TSFMag salutes Miller and Kathie Bassler and the incredible team of volunteers they have brought together for their efforts in the recent Port Mansfield East Cut and Beach Cleanup.
Recently accomplishing their tenth and largest cleanup event to date, participation numbered near 100 hard-working conservation-minded men, women and children. There were no doubt even more engaged behind the scenes organizing and providing meals, logistics and other details.
Logistics and safety in this event always pose a tremendous hurdle as the mouth of the East Cut Jetty lies approximately six miles from the harbor, accessible only by boat. And even more challenging, some sixty-two miles down the Padre Island National Seashore from park headquarters. Sixty-two miles of treacherous sand that can swallow the most meticulously prepared four-wheel-drive vehicles and buried debris that can flatten tires faster than you change them.

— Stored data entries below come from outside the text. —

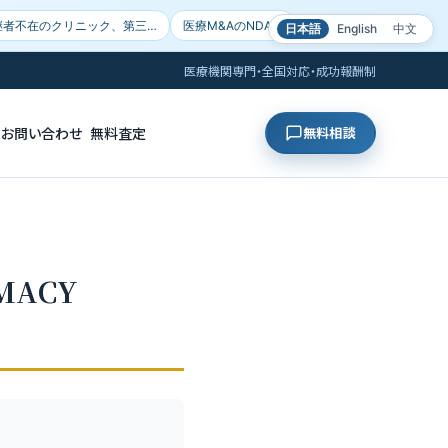
継者不在のクリニック、第三…
医療M&AのNDA…
日本語
English
中文
医療機関専門・全国対応・成功報酬制
お問い合わせ
無料査定
無料相談
MACY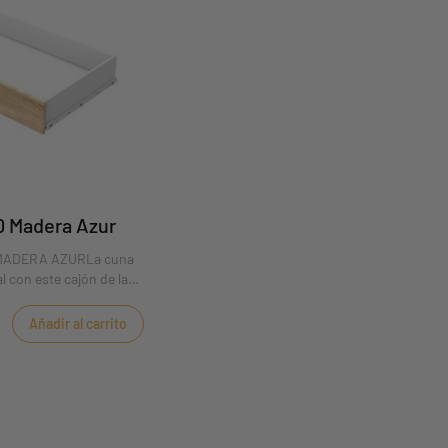
0 Madera Azur
MADERA AZURLa cuna
 con este cajón de la
a guardar las cositas
l dormitorio de tu hijo
Añadir al carrito
ento extra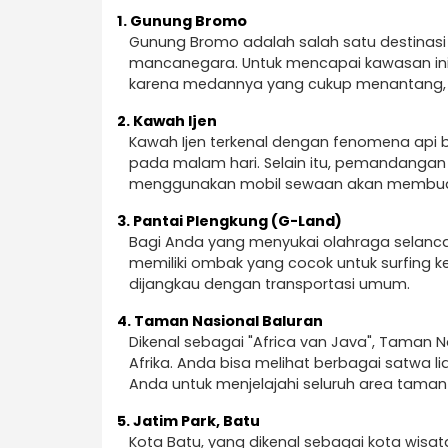
1.
Gunung Bromo
Gunung Bromo adalah salah satu destinasi w
mancanegara. Untuk mencapai kawasan ini,
karena medannya yang cukup menantang, 
2.
Kawah Ijen
Kawah Ijen terkenal dengan fenomena api b
pada malam hari. Selain itu, pemandangan 
menggunakan mobil sewaan akan membuat p
3.
Pantai Plengkung (G-Land)
Bagi Anda yang menyukai olahraga selancar
memiliki ombak yang cocok untuk surfing ke
dijangkau dengan transportasi umum.
4.
Taman Nasional Baluran
Dikenal sebagai "Africa van Java", Tama
Afrika. Anda bisa melihat berbagai satwa 
Anda untuk menjelajahi seluruh area taman 
5.
Jatim Park, Batu
Kota Batu, yang dikenal sebagai kota wisat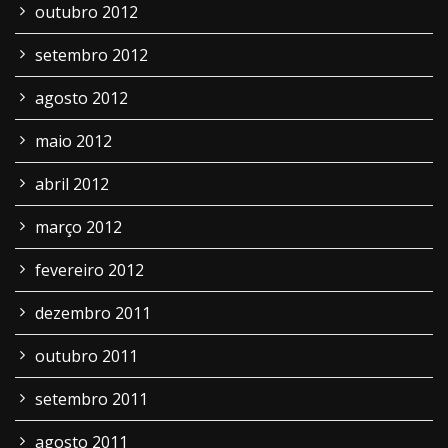
outubro 2012
setembro 2012
agosto 2012
maio 2012
abril 2012
março 2012
fevereiro 2012
dezembro 2011
outubro 2011
setembro 2011
agosto 2011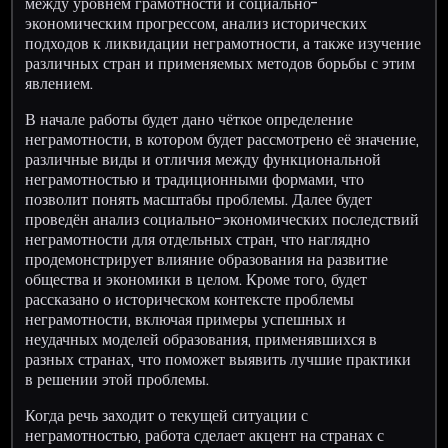
между уровнем грамотности и социально-
экономическим прогрессом, анализ исторических
подходов к ликвидации неграмотности, а также изучение
различных стран и применяемых методов борьбы с этим
явлением.
В начале работы будет дано чёткое определение
неграмотности, в котором будет рассмотрено её значение,
различные виды и отличия между функциональной
неграмотностью и традиционными формами, что
позволит понять масштабы проблемы. Далее будет
проведён анализ социально-экономических последствий
неграмотности для отдельных стран, что наглядно
продемонстрирует влияние образования на развитие
общества и экономики в целом. Кроме того, будет
рассказано о историческом контексте проблемы
неграмотности, включая примеры успешных и
неудачных моделей образования, применявшихся в
разных странах, что поможет выявить лучшие практики
в решении этой проблемы.
Когда речь заходит о текущей ситуации с
неграмотностью, работа сделает акцент на странах с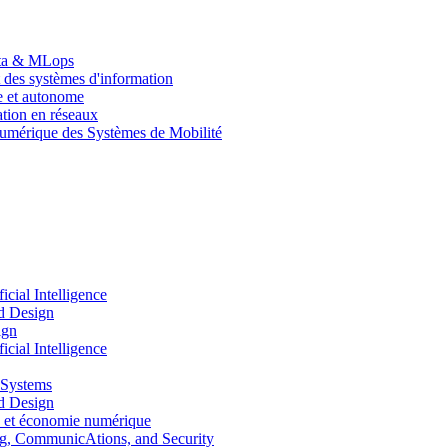
Data & MLops
 des systèmes d'information
le et autonome
tion en réseaux
umérique des Systèmes de Mobilité
ial Intelligence
d Design
ign
ial Intelligence
 Systems
d Design
 et économie numérique
, CommunicAtions, and Security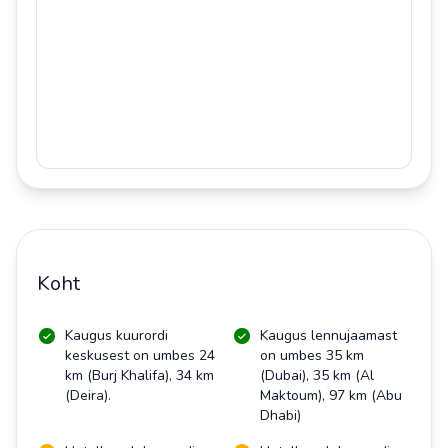
Koht
Kaugus kuurordi
Kaugus lennujaamast
keskusest on umbes 24
on umbes 35 km
km (Burj Khalifa), 34 km
(Dubai), 35 km (Al
(Deira).
Maktoum), 97 km (Abu
Dhabi)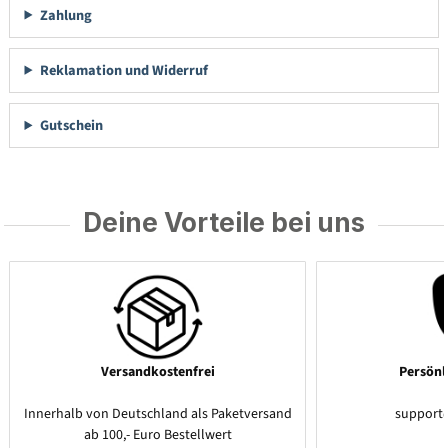
Zahlung
Reklamation und Widerruf
Gutschein
Deine Vorteile bei uns
Versandkostenfrei
Persönl
Innerhalb von Deutschland als Paketversand
support
ab 100,- Euro Bestellwert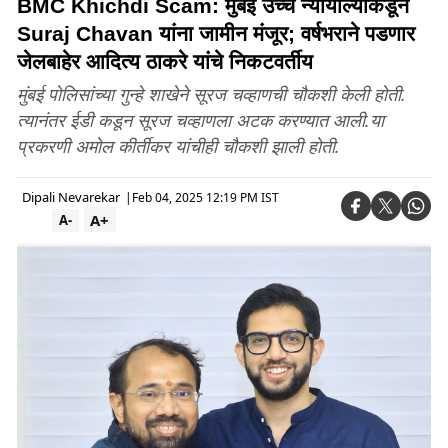
BMC Khichdi Scam: मुंबई उच्च न्यायाल्याकडून
Suraj Chavan यांना जामीन मंजूर; वर्षभराने पडणार
जेलबाहेर आदित्य ठाकरे यांचे निकटवर्तीय
मुंबई पोलिसांच्या गुन्हे शाखेने सूरज चव्हाणची चौकशी केली होती.
त्यानंतर ईडी कडून सूरज चव्हाणला अटक करण्यात आली.या
प्रकरणी अमोल कीर्तीकर यांचीही चौकशी झाली होती.
Dipali Nevarekar
|
Feb 04, 2025 12:19 PM IST
A+
A-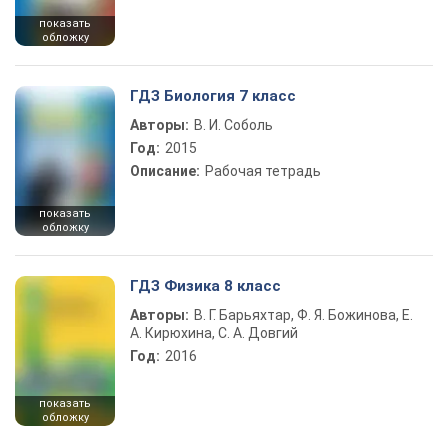
показать
обложку
ГДЗ Биология 7 класс
Авторы:
В. И. Соболь
Год:
2015
Описание:
Рабочая тетрадь
показать
обложку
ГДЗ Физика 8 класс
Авторы:
В. Г. Барьяхтар, Ф. Я. Божинова, Е.
А. Кирюхина, С. А. Довгий
Год:
2016
показать
обложку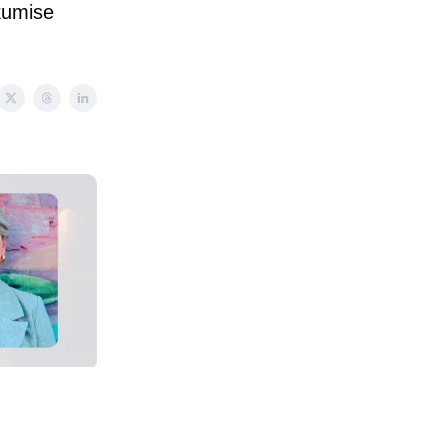
ikumise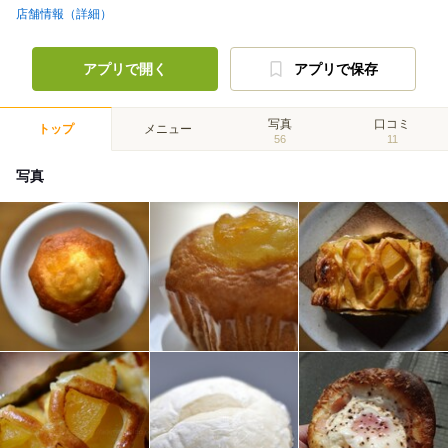
店舗情報（詳細）
アプリで開く
アプリで保存
写真
口コミ
トップ
メニュー
56
11
写真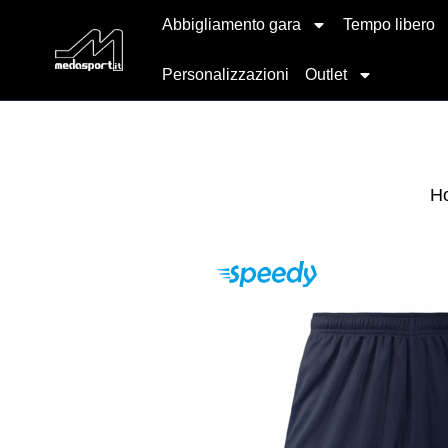
Abbigliamento gara
Tempo libero
Personalizzazioni
Outlet
H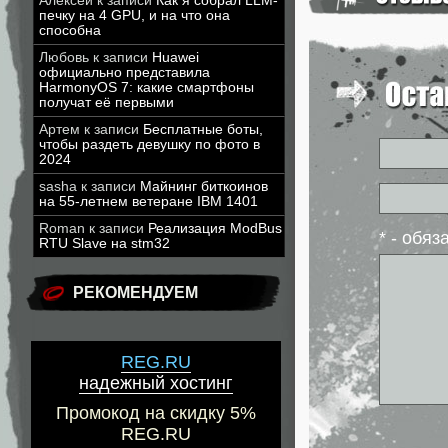
Алексей
к записи
Как я собрал LLM-
печку на 4 GPU, и на что она
способна
Любовь
к записи
Huawei
официально представила
HarmonyOS 7: какие смартфоны
получат её первыми
Артем
к записи
Бесплатные боты,
чтобы раздеть девушку по фото в
2024
sasha
к записи
Майнинг биткоинов
на 55-летнем ветеране IBM 1401
Roman
к записи
Реализация ModBus
* - обя
RTU Slave на stm32
РЕКОМЕНДУЕМ
REG.RU
надежный хостинг
Промокод на скидку 5%
REG.RU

So, if getting the cleanup team to the work site might seem daunting, consider hauling 15-tons of beach debris back across the bay, or all the way back up-island to park headquarters for proper disposal.
Where does it all come from? Some of it drifts ashore on gulf currents, sure enough, and one can only speculate the source. Sadly, though, a significant portion of the debris is left behind by careless fishermen and campers who have no regard for the wonderful resources they enjoy.
Kathie Bassler described it as; plastic barrels, BBQ grills, plastic irrigation hoses, gill nets, long-line fishing gear, all manner of plastic containers and bottles, Styrofoam cups-plates-and coolers, popup tent frames, and just about anything you might imagine.
The day began before sunrise with the cooking crew preparing a hot breakfast for volunteers at the Port Mansfield Chamber of Commerce Pavilion and packing sack lunches. Some twenty-five bay boats manned by volunteer owners and charter captains donating the day (rather than running a charter) then departed for the East Cut. Leapfrogging as sections of island shores were cleaned, eventually making their way to the jetty and tackling the Seashore beach.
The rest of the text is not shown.